Is there such a thing as an actual truly good food mill? 

Every review I read on Amazon leaves me despising each one before I've laid hands on it, either cause of inexcusable flaws or what seems like crock of ***t plant shilling in the good reviews. 

Please point me in the right direction!


----------



## phatch (Mar 29, 2002)

Rosle looks pretty good, but its quite pricey. I have a Martha Stewart branded one. It was 20ish at the time I bought it. It strikes me as average, but i have little to compare it against. I use it a few times a year.


----------



## dave kinogie (Feb 16, 2013)

Rosle one is crazy expensive haha.
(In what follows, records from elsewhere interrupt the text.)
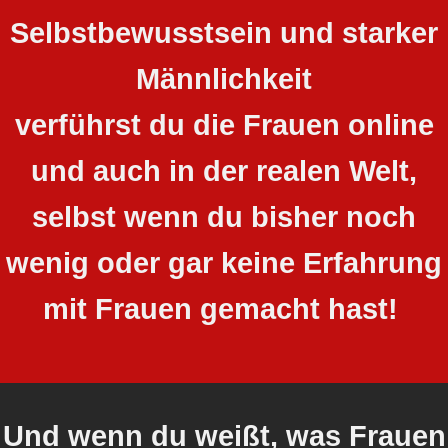
Selbstbewusstsein und starker
Männlichkeit
verführst du die Frauen online
und auch in der realen Welt,
selbst wenn du bisher noch
wenig oder gar keine Erfahrung
mit Frauen gemacht hast!
Und wenn du weißt, was Frauen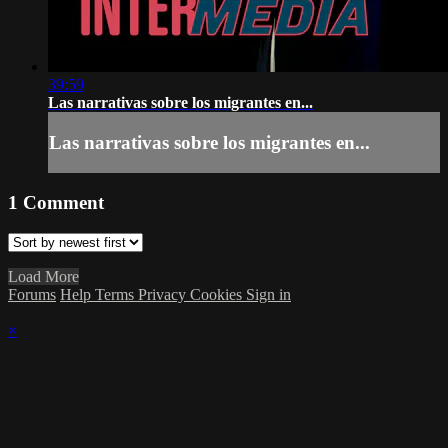
39:59
Las narrativas sobre los migrantes en...
Las narrativas sobre los migrantes en...
1
Comment
Load More
Forums
Help
Terms
Privacy
Cookies
Sign in
×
I have their swivel peeler and love it though, worth every penny and even gifted two of them this Christmas. 

I should have clarified, I'm looking to stay under $60 and really prefer cheaper. But I'll use it at least 30 times a year, probably much more so durability, versatility and functionality are a must so I could possibly even be swayed a touch higher.


----------



## kokopuffs (Aug 4, 2000)

For that price I'd take a good look at OXO and Cuispro at Amazon.
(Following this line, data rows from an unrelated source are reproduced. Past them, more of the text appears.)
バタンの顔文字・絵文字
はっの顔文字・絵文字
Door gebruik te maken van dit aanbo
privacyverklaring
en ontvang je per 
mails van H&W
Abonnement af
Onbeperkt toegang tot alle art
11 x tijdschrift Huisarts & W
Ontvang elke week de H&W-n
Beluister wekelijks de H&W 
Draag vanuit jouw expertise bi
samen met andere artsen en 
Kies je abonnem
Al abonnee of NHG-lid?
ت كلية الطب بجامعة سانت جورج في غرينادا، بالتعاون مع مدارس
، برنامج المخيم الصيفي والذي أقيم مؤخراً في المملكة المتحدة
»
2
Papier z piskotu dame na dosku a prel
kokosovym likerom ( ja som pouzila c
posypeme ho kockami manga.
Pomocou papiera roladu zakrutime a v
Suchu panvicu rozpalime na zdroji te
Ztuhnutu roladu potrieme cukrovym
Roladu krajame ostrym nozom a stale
For a lot more give or take, look at Matfer!


----------



## dave kinogie (Feb 16, 2013)

Was actually looking at the 2 former.


----------



## dave kinogie (Feb 16, 2013)

Thoughts on a tin food mill?


----------



## kokopuffs (Aug 4, 2000)

Dave Kinogie said:


> Thoughts on a tin food mill?


The tin can flake off and rust appears. And replating tin is nowadays very expensive. If you're going the 30X a year use, then spend the extra $$'s to get something that won't need replacing and that means spending $75+.


----------



## dave kinogie (Feb 16, 2013)

Bah,there goes my chance at a Mafter lol.


----------



## chicagoterry (Apr 3, 2012)

This is the one I have. I don't use it 30X a year but it seems plenty sturdy. It's a French company, but the mill is now made in China.
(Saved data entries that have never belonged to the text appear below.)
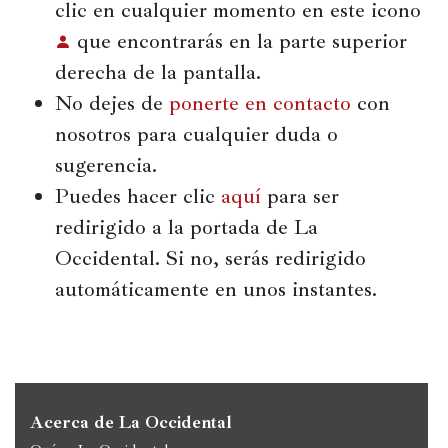
clic en cualquier momento en este icono
Política
que encontrarás en la parte superior
derecha de la pantalla.
España
No dejes de
ponerte en contacto
con
Iberoamérica
nosotros para cualquier duda o
Resto
sugerencia.
de
Puedes hacer clic
aquí
para ser
Occidente
redirigido a la portada de La
Resto
Occidental. Si no, serás redirigido
del
mundo
automáticamente en unos instantes.
Crítica
cultural
Acerca de La Occidental
Libros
http://www.cutleryandmore.com/miu/stainless-steel-food-mill-p125829

It's also for sale on Amazon but for $20 more.
[product="27523"]Miu France Stainless Steel Food Mill [/product]


----------



## kokopuffs (Aug 4, 2000)

The one that's listed at cutleryandmore appears identical to the one I use and I use it just a few times a year.  It gives adequate service.


----------



## dave kinogie (Feb 16, 2013)

So I wound up ordering the Winco food mill. Just came in the other day so I haven't used it yet, but will probably try it out first with a batch of roasted vegetable soup by the weekend.


----------